The Harrison
when defecating you need to use so much force you brace you self between the walls. just like han solo does in star wars when trapped in the trash pit.
dude i didn’t think that sh-t was gonna come out, i had to use the harrison.
a seduction maneuver that trades subtlety for p-ssion. instead of waiting to see if you can negotiate an end of the date kiss, wait until your partner is in the middle of a sentence, grab her (or him) by the hair, and stick your tongue down their throat with such molten p-ssion they forget what they were saying.
ideally followed by continuing the conversation and the date as if nothing happened, while watching them try to recover their senses.
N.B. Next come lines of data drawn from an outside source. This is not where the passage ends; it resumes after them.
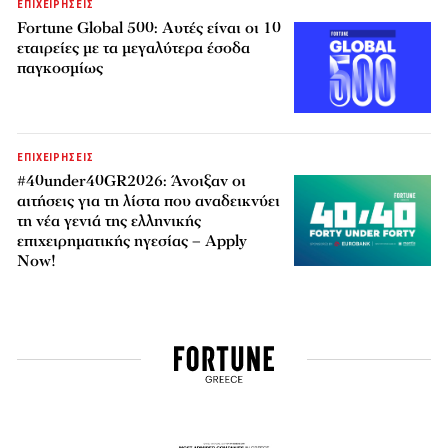
ΕΠΙΧΕΙΡΗΣΕΙΣ
Fortune Global 500: Αυτές είναι οι 10
εταιρείες με τα μεγαλύτερα έσοδα
παγκοσμίως
ΕΠΙΧΕΙΡΗΣΕΙΣ
#40under40GR2026: Άνοιξαν οι
αιτήσεις για τη λίστα που αναδεικνύει
τη νέα γενιά της ελληνικής
επιχειρηματικής ηγεσίας – Apply
Now!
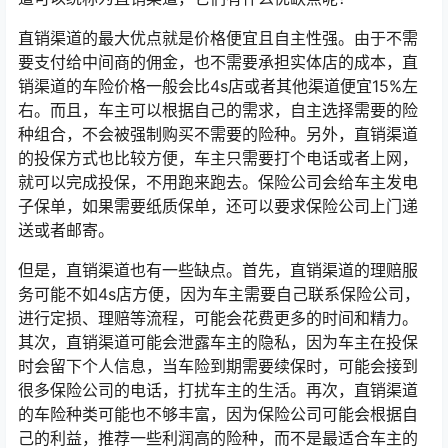
直销渠道的最大优点就是价格便宜且自主性强。由于不需
要支付给中间商的佣金，也不需要承担实体店的成本，直
销渠道的车险价格一般会比4s店或者其他渠道便宜15%左
右。而且，车主可以根据自己的需求，自主选择需要的险
种组合，不会被强制购买不需要的险种。另外，直销渠道
的投保方式也比较方便，车主只需要打个电话或者上网，
就可以完成投保，不用跑来跑去。保险公司会给车主发电
子保单，如果需要纸质保单，还可以要求保险公司上门递
送或者邮寄。
但是，直销渠道也有一些缺点。首先，直销渠道的理赔服
务可能不如4s店方便，因为车主需要自己联系保险公司，
进行定损、理赔等流程，可能会花费更多的时间和精力。
其次，直销渠道可能会泄露车主的隐私，因为车主在投保
时会留下个人信息，当车险到期需要续保时，可能会接到
很多保险公司的电话，打扰车主的生活。再次，直销渠道
的车险种类可能也不够丰富，因为保险公司可能会根据自
己的利益，推荐一些利润高的险种，而不是最适合车主的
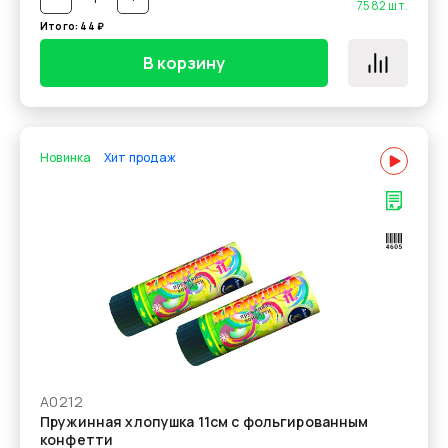
7582
шт.
Итого:
44
₽
В корзину
Новинка
Хит продаж
А0212
Пружинная хлопушка 11см с фольгированным
конфетти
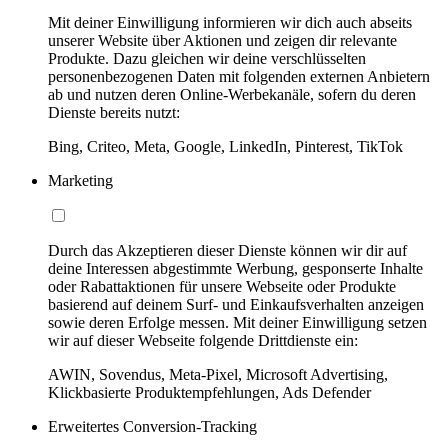
Mit deiner Einwilligung informieren wir dich auch abseits
unserer Website über Aktionen und zeigen dir relevante
Produkte. Dazu gleichen wir deine verschlüsselten
personenbezogenen Daten mit folgenden externen Anbietern
ab und nutzen deren Online-Werbekanäle, sofern du deren
Dienste bereits nutzt:
Bing, Criteo, Meta, Google, LinkedIn, Pinterest, TikTok
Marketing
Durch das Akzeptieren dieser Dienste können wir dir auf
deine Interessen abgestimmte Werbung, gesponserte Inhalte
oder Rabattaktionen für unsere Webseite oder Produkte
basierend auf deinem Surf- und Einkaufsverhalten anzeigen
sowie deren Erfolge messen. Mit deiner Einwilligung setzen
wir auf dieser Webseite folgende Drittdienste ein:
AWIN, Sovendus, Meta-Pixel, Microsoft Advertising,
Klickbasierte Produktempfehlungen, Ads Defender
Erweitertes Conversion-Tracking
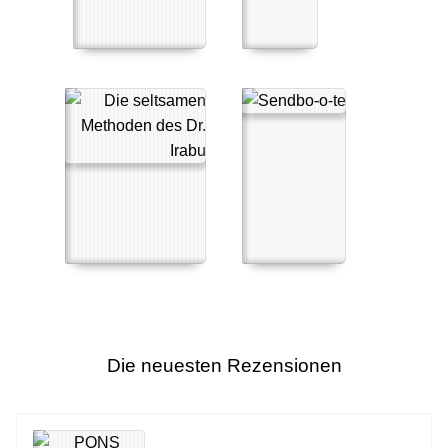
Die neuesten Rezensionen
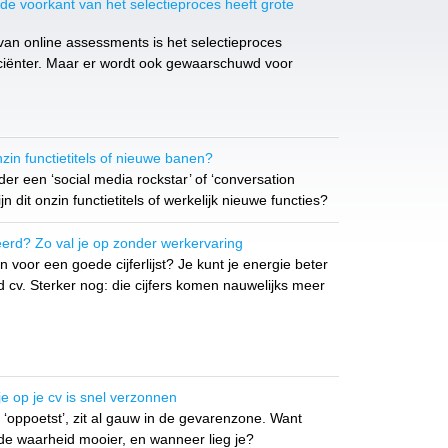
de voorkant van het selectieproces heeft grote
van online assessments is het selectieproces
ficiënter. Maar er wordt ook gewaarschuwd voor
zin functietitels of nieuwe banen?
er een ‘social media rockstar’ of ‘conversation
 dit onzin functietitels of werkelijk nieuwe functies?
erd? Zo val je op zonder werkervaring
 voor een goede cijferlijst? Je kunt je energie beter
 cv. Sterker nog: die cijfers komen nauwelijks meer
e op je cv is snel verzonnen
v ‘oppoetst’, zit al gauw in de gevarenzone. Want
e waarheid mooier, en wanneer lieg je?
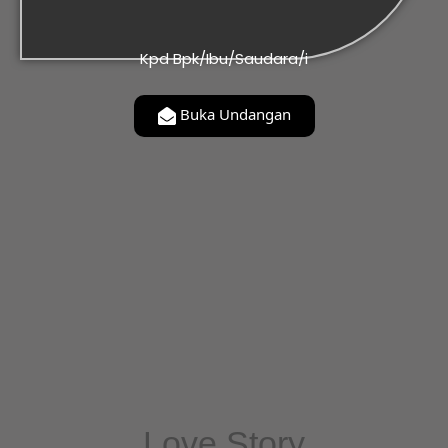
Kpd Bpk/Ibu/Saudara/i
Buka Undangan
Love Story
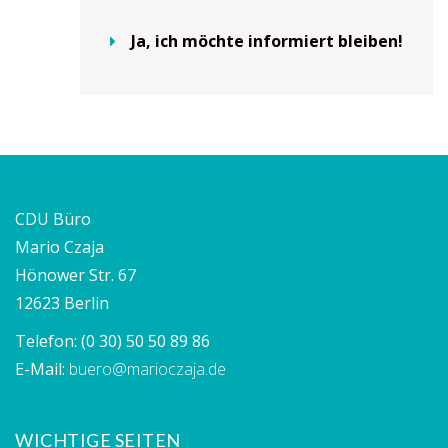
Ja, ich möchte informiert bleiben!
CDU Büro
Mario Czaja
Hönower Str. 67
12623 Berlin
Telefon:
(0 30) 50 50 89 86
E-Mail:
buero@marioczaja.de
WICHTIGE SEITEN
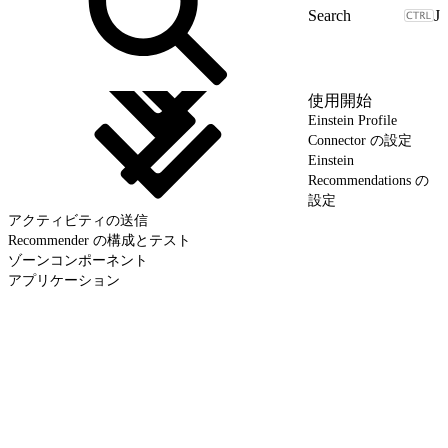
J
使用開始
Einstein Profile
Connector の設定
Einstein
Recommendations の
設定
アクティビティの送信
Recommender の構成とテスト
ゾーンコンポーネント
アプリケーション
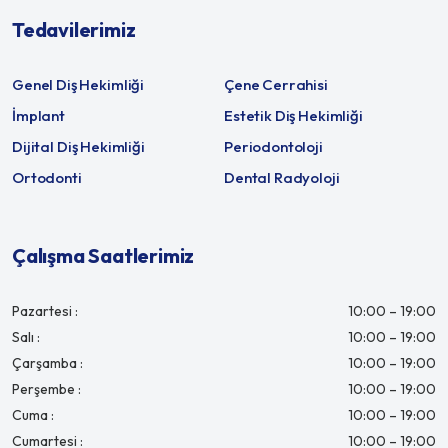
Tedavilerimiz
Genel Diş Hekimliği
Çene Cerrahisi
İmplant
Estetik Diş Hekimliği
Dijital Diş Hekimliği
Periodontoloji
Ortodonti
Dental Radyoloji
Çalışma Saatlerimiz
Pazartesi :
10:00 – 19:00
Salı :
10:00 – 19:00
Çarşamba :
10:00 – 19:00
Perşembe :
10:00 – 19:00
Cuma :
10:00 – 19:00
Cumartesi :
10:00 – 19:00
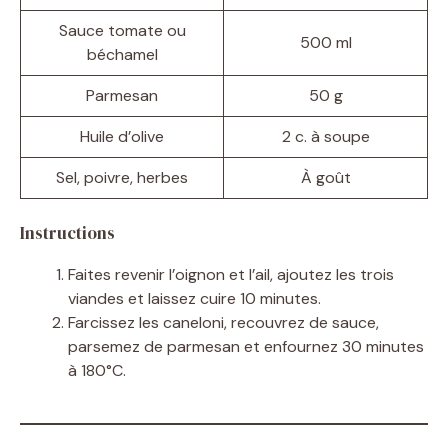
Sauce tomate ou
500 ml
béchamel
Parmesan
50 g
Huile d’olive
2 c. à soupe
Sel, poivre, herbes
À goût
Instructions
Faites revenir l’oignon et l’ail, ajoutez les trois
viandes et laissez cuire 10 minutes.
Farcissez les caneloni, recouvrez de sauce,
parsemez de parmesan et enfournez 30 minutes
à 180°C.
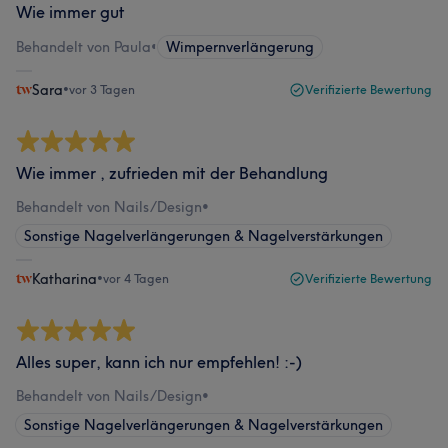
Wie immer gut
Behandelt von Paula
•
Wimpernverlängerung
Sara
•
vor 3 Tagen
Verifizierte Bewertung
Wie immer , zufrieden mit der Behandlung
Behandelt von Nails/Design
•
Sonstige Nagelverlängerungen & Nagelverstärkungen
Katharina
•
vor 4 Tagen
Verifizierte Bewertung
Alles super, kann ich nur empfehlen! :-)
Behandelt von Nails/Design
•
Sonstige Nagelverlängerungen & Nagelverstärkungen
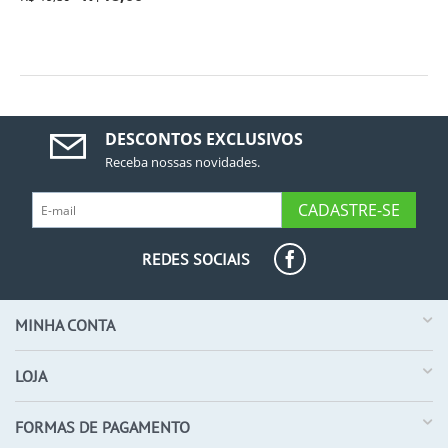
DESCONTOS EXCLUSIVOS
Receba nossas novidades.
CADASTRE-SE
REDES SOCIAIS
MINHA CONTA
LOJA
FORMAS DE PAGAMENTO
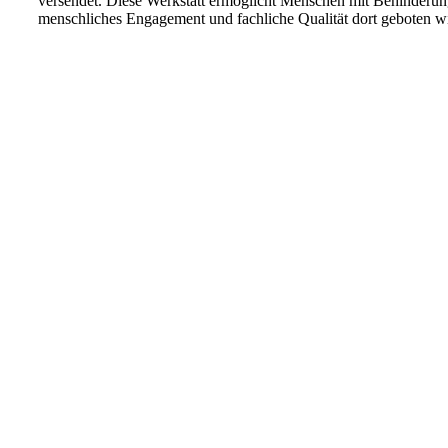
versendet. Diese Werkstatt ermöglicht Menschen mit Behinderung 
menschliches Engagement und fachliche Qualität dort geboten w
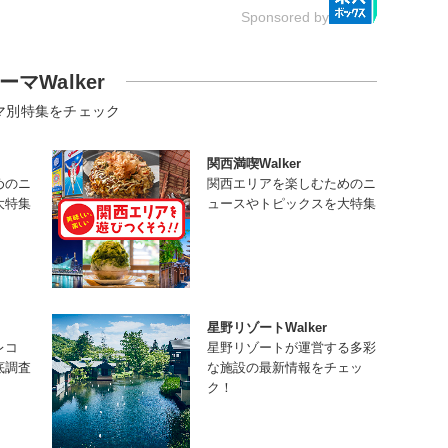
Sponsored by
ーマWalker
マ別特集をチェック
関西満喫Walker
めのニ
関西エリアを楽しむためのニ
大特集
ュースやトピックスを大特集
星野リゾートWalker
レコ
星野リゾートが運営する多彩
底調査
な施設の最新情報をチェッ
ク！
it just gets so dark so early- -the harrison is employed- –um, i, hmm?
Read Also:
- the hawker
taking a dump in someone’s bas-m-nt. i used my lunch break to pull the hawker on ben. a librarian who never trusts kids and always catches people playing games. not as bad as the new b-tchy librarian but still pretty bad dam the hawker caught me playing games and kicked me out
- THE HUSH PUPPY KISS
when you’re with your boii or gurrrl you slowly car-ss their inner thigh and whisper softly into their ear “roll over, baby. roll over my little pumpkin t-ts.” you slowly remove their garments exposing their b-ttox. kiss them from the back of their neck to the hiney crack and lick. now it gets spicy. lick […]
- Go Eat Your Foot
a phrase to say when upset by a friend’s snotty-ness oh, go eat your foot!
- Hey Yo Fuck You
means “hey yo f-ck you” or heyo f-ck you johnny said, “hey bobby, how are yo…” “hey yo f-ck you!!!” retorted bobby.
- Hindu Thunderstorm
after -j-c-l-t-ng on your partner’s face, throw a bowl of simmering curry onto their face, and then proceed to c-ck slap them. my girlfriend was feeling very sad after her grandmother had just died, so i decided to cheer her up with a hindu thunderstorm.